You should read the FAQ at the bottom of the page; I think it answers all of you...

viccuad · on June 29, 2021

> You should read the FAQ at the bottom of the page; I think it answers all of your questions: https://copilot.github.com/#faqs

Read it all, and the questions still stand. Could you, or any on your team, point me on where the questions are answered?

In particular, the FAQ doesn't assure that the "training set from publicly available data" doesn't contain license or patent violations, nor if that code is considered tainted for a particular use.

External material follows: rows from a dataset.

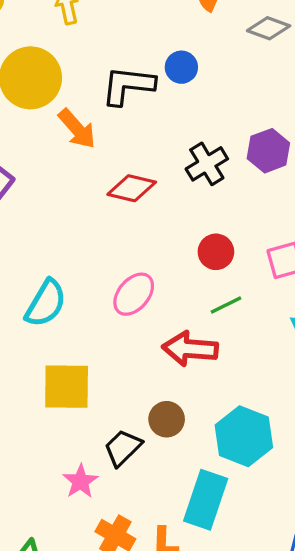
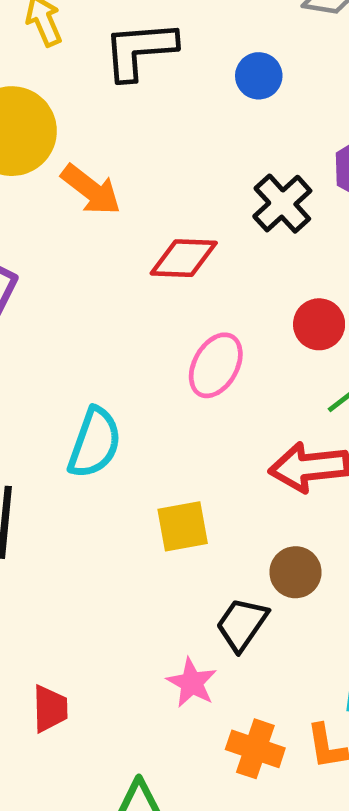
blue circle: (181, 67) -> (259, 76), moved
black L-shape: (128, 86) -> (140, 50), moved
pink ellipse: (134, 294) -> (216, 365), moved
yellow square: (67, 387) -> (183, 526), moved, size x0.7

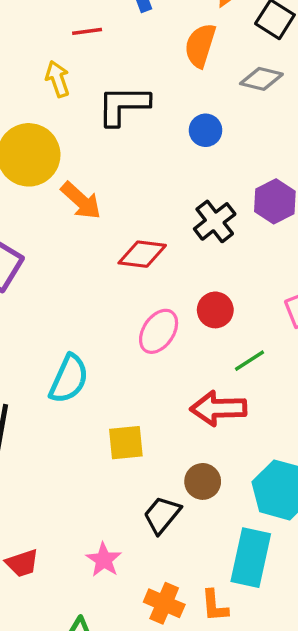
red circle: (319, 324) -> (215, 310), moved
pink star: (192, 683) -> (104, 560), moved
red trapezoid: (50, 709) -> (22, 563), turned 68

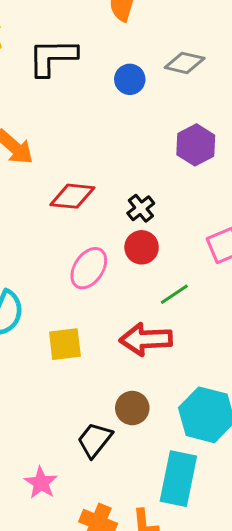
gray diamond: (261, 79) -> (185, 63), moved
black cross: (215, 221) -> (141, 208), moved, size x0.7
yellow square: (126, 443) -> (65, 344), moved

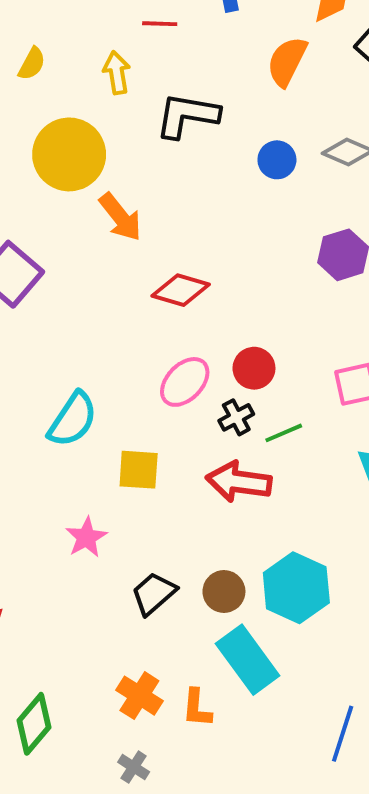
black cross: (141, 208) -> (236, 417), moved
brown circle: (132, 408) -> (224, 592), moved
cyan rectangle: (178, 479) -> (248, 660), turned -58
pink star: (41, 483) -> (86, 537), moved

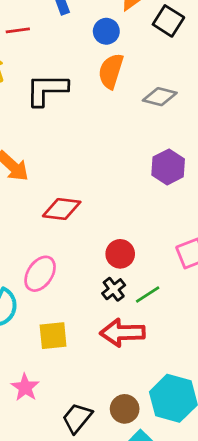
orange semicircle: (287, 61) -> (111, 71), moved
blue circle: (277, 160) -> (106, 31), moved
pink ellipse: (185, 382) -> (40, 274), moved

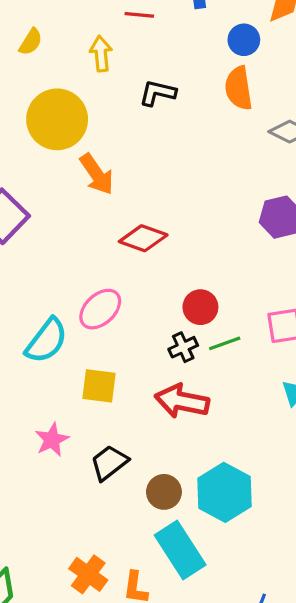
orange semicircle: (111, 71) -> (239, 88), turned -39
black L-shape: (47, 90) -> (158, 93), size x0.7
green line: (148, 295) -> (225, 343), moved
black trapezoid: (77, 418) -> (109, 463), moved

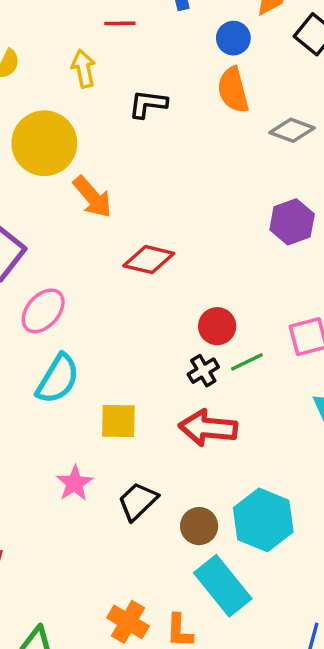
pink ellipse: (100, 309) -> (43, 311), moved

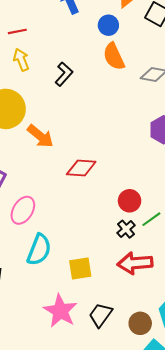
red line: (120, 23) -> (17, 31), moved
black L-shape: (148, 104) -> (64, 74), turned 135
pink star: (75, 483) -> (60, 311), size x1.5

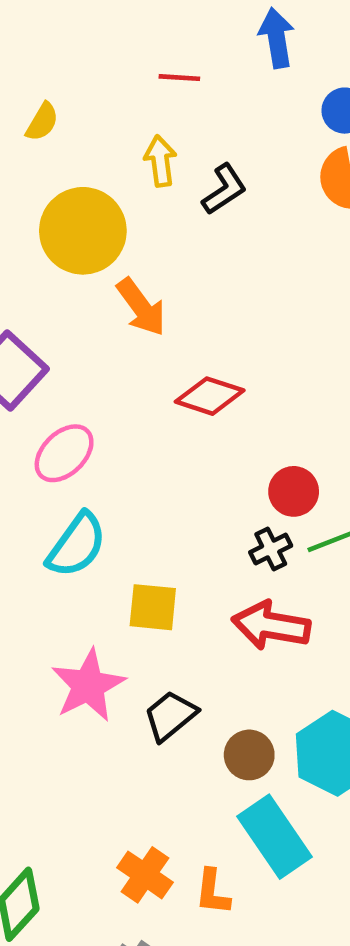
red line: (17, 31) -> (179, 78), moved
yellow arrow: (21, 60) -> (160, 161), moved

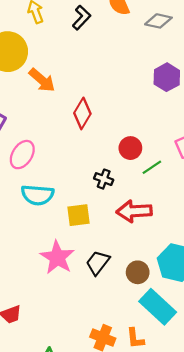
black L-shape: (224, 189) -> (81, 18), moved
red diamond: (210, 396) -> (82, 113), turned -64
cyan semicircle: (77, 545) -> (37, 195), turned 72
black cross: (271, 549) -> (104, 179), moved, turned -30

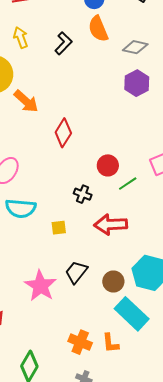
purple hexagon: (167, 77) -> (137, 83), moved
yellow square: (79, 215) -> (59, 228), size x0.7
pink star: (57, 257) -> (40, 286), moved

res0nat0r · on June 29, 2021

From the faq:

> GitHub Copilot is a code synthesizer, not a search engine: the vast majority of the code that it suggests is uniquely generated and has never been seen before. We found that about 0.1% of the time, the suggestion may contain some snippets that are verbatim from the training set.

I'm guessing this covers it. I'm not sure if someone posting their code online, but explicitly saying you're not allowed to look at it, getting ingested into this system with billions of other inputs could somehow make you liable in court for some kind of infringement.

IncRnd · on June 29, 2021

That doesn't cover it, since that is a technical answer for a non-technical question. The same questions remain.

viccuad · on June 29, 2021

that doesn't include patent violations nor license violations or compatibility between licenses. Which would be the most numerous and non-trivial cases.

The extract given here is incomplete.